Beachfront BurgersCover Story
September 13, 2020
Story By: Ginger Keller | Photos by: DUKE’S WAIKIKI
Duke Kahanamoku is well-known and loved across the islands. Whether you know him as the person who reinvented surfing, an Olympic gold medalist, Hollywood actor or have simply stopped to admire his larger-than-life statue at Kuhio Beach, there’s no arguing that the Waikiki native left monumental footprints upon Hawaii’s shores. Found in the midst of Kahanamoku’s childhood playground is a restaurant that strives to emulate his legacy.
“We try to be like how he was and how he did it back in the day,” says Keli‘i Gouveia, general manager of Duke’s Waikiki. “For example, our service, we try to be as good as we possibly can and engaging as we can. We try to match his aloha spirit — every day.”

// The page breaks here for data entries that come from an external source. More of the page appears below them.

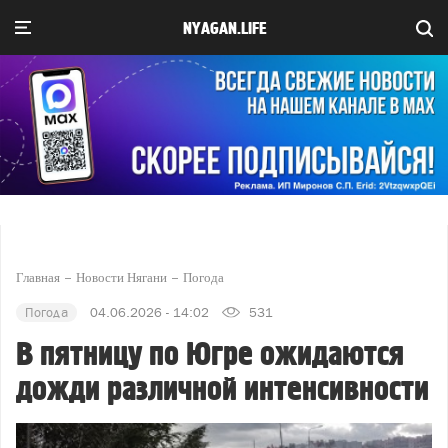
NYAGAN.LIFE
Главная
Новости Нягани
Погода
Погода
04.06.2026 - 14:02
531
В пятницу по Югре ожидаются
дожди различной интенсивности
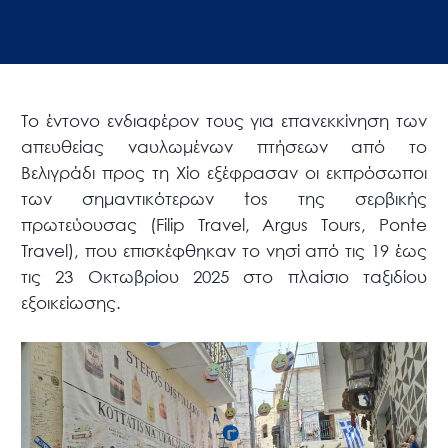
Το έντονο ενδιαφέρον τους για επανεκκίνηση των
απευθείας ναυλωμένων πτήσεων από το
Βελιγράδι προς τη Χίο εξέφρασαν οι εκπρόσωποι
των σημαντικότερων tos της σερβικής
πρωτεύουσας (Filip Travel, Argus Tours, Ponte
Travel), που επισκέφθηκαν το νησί από τις 19 έως
τις 23 Οκτωβρίου 2025 στο πλαίσιο ταξιδίου
εξοικείωσης.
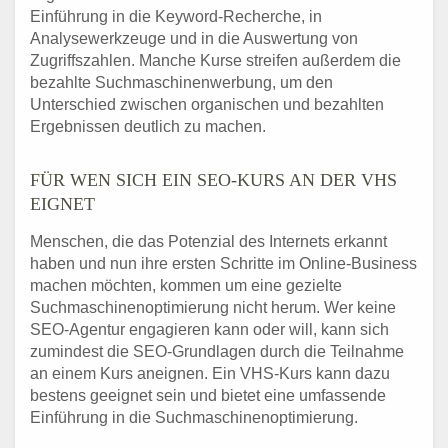
Einführung in die Keyword-Recherche, in
Analysewerkzeuge und in die Auswertung von
Zugriffszahlen. Manche Kurse streifen außerdem die
bezahlte Suchmaschinenwerbung, um den
Unterschied zwischen organischen und bezahlten
Ergebnissen deutlich zu machen.
FÜR WEN SICH EIN SEO-KURS AN DER VHS
EIGNET
Menschen, die das Potenzial des Internets erkannt
haben und nun ihre ersten Schritte im Online-Business
machen möchten, kommen um eine gezielte
Suchmaschinenoptimierung nicht herum. Wer keine
SEO-Agentur engagieren kann oder will, kann sich
zumindest die SEO-Grundlagen durch die Teilnahme
an einem Kurs aneignen. Ein VHS-Kurs kann dazu
bestens geeignet sein und bietet eine umfassende
Einführung in die Suchmaschinenoptimierung.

With the ocean as its backyard, Duke’s Waikiki has no shortage of fresh, locally caught fish on the menu. Its Mac Nut & Herb Crusted Fresh Fish sets the bar for seafood entrées. Dusted in Parmesan and panko and lathered with lemon caper butter, the dish is served with basmati wheat berry rice and seasonal vegetables.
Now, the Poke Tacos — a favorite of Gouveia’s — is made up of raw ahi that’s cubed into bite-sized pieces, shoyu, Maui onions and chili flakes, all stirred up and placed on a bed of avocado inside of a wonton shell. As a final touch, a wasabi aioli is drizzled over the top. Another classic hit is the Cajun Fish Tacos. Served with fresh tortilla chips, the slightly spiced fish sits among guacamole, pico de gallo and a “mouthwatering” tomatillo sauce, to hear Gouveia tell it.

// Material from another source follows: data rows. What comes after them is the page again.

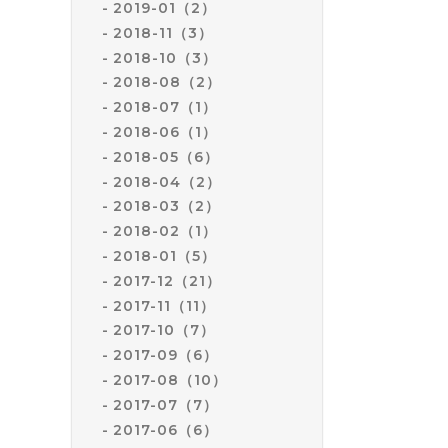
2019-01（2）
2018-11（3）
2018-10（3）
2018-08（2）
2018-07（1）
2018-06（1）
2018-05（6）
2018-04（2）
2018-03（2）
2018-02（1）
2018-01（5）
2017-12（21）
2017-11（11）
2017-10（7）
2017-09（6）
2017-08（10）
2017-07（7）
2017-06（6）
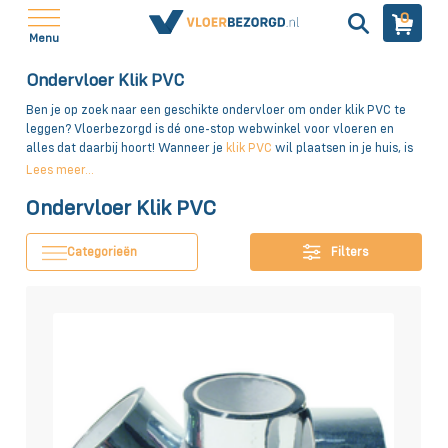
0
Menu
Ondervloer Klik PVC
Ben je op zoek naar een geschikte ondervloer om onder klik PVC te
leggen? Vloerbezorgd is dé one-stop webwinkel voor vloeren en
alles dat daarbij hoort! Wanneer je
klik PVC
wil plaatsen in je huis, is
het belangrijk dat er tussen de fundering en de vloer een soort
Lees meer...
beschermlaagje zit. Bij Vloerbezorgd kun je daarom terecht voor
Ondervloer Klik PVC
verschillende ondervloeren, zodat het PVC er mooi strak bij komt te
liggen. Dat is nog eens handig!
Categorieën
Filters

According to the Kailua native, another surely not-to-be-missed item is Duke’s Cheeseburger. Combining several favorable beef cuts (Angus, chuck, brisket and hanger, to be exact), the all-American meal comes with fries and includes aged-cheddar cheese, shredded iceberg lettuce, tomatoes and a Maui island dressing (their take on a thousand island) on a brioche bun.
Those who are allowed to legally consume alcohol (and enjoyably so) can relish in one of Duke Waikiki’s many cocktails. Known for its award-winning Mai Tais, this signature drink mixes Hawaiian juices and two types of rum.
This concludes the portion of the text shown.